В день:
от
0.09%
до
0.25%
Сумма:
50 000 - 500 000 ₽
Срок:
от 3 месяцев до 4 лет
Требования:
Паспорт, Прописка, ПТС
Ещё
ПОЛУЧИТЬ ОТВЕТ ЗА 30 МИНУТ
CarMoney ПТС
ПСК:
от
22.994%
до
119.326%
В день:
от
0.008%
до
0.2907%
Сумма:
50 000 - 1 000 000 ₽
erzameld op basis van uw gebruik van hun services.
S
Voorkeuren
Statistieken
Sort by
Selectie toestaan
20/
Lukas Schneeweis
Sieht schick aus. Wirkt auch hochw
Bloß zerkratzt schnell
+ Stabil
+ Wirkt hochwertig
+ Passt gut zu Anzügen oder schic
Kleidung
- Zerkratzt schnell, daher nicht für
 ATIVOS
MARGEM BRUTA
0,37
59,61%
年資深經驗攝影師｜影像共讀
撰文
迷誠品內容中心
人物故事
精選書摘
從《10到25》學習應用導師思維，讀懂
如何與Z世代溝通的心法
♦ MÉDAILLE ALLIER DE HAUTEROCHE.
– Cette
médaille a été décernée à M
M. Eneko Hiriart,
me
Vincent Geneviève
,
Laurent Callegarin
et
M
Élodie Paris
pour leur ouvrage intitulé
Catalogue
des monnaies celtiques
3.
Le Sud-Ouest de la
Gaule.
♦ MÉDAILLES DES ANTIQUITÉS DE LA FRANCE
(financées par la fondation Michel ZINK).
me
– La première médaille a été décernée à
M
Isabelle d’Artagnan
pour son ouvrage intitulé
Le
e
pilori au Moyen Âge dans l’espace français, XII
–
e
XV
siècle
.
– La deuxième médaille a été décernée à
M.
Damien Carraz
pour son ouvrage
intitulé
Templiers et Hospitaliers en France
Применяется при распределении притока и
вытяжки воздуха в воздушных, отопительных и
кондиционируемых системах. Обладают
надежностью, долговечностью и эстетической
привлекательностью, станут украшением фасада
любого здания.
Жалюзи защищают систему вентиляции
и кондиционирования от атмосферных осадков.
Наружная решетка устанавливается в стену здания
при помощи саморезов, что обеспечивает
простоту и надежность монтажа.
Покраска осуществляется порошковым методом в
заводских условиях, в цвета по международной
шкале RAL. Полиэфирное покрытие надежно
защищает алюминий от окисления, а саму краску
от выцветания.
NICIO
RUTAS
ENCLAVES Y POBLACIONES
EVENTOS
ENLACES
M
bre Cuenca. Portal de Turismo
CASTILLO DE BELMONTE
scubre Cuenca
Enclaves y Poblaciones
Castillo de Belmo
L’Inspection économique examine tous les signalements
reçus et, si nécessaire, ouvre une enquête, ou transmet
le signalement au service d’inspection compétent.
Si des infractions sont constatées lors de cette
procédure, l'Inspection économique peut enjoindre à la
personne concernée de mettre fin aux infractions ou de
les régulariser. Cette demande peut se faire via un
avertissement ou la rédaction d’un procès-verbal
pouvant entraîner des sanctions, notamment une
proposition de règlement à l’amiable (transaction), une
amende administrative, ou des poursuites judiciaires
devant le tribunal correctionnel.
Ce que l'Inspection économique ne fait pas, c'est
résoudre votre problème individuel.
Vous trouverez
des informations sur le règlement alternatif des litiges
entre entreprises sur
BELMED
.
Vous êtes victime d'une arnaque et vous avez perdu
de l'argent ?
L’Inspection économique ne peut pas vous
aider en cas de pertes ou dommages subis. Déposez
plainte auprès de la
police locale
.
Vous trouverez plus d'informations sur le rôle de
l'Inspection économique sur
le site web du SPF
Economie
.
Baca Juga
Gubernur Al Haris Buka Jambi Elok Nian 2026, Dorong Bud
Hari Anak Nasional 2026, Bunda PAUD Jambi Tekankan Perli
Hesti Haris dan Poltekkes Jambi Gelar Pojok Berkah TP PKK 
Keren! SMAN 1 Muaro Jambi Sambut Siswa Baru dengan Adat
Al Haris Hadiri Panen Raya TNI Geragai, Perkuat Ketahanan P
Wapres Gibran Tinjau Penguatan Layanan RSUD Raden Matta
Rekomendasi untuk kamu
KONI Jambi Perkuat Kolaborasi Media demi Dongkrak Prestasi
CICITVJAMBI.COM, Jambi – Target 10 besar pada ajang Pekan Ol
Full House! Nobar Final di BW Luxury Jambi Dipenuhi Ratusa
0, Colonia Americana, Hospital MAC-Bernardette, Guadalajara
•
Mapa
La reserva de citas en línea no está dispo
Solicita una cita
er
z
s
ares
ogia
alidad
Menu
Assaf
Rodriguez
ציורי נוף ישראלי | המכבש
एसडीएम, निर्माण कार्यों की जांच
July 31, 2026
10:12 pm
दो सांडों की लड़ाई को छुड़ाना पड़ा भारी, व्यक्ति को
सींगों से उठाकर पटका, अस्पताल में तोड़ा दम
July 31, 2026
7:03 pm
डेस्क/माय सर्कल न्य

▶ **What this task involves**
Copy every line that includes the string "ouvrage" from the material above.

▶ **Response to this task**
pour leur ouvrage intitulé
pour son ouvrage intitulé
pour son ouvrage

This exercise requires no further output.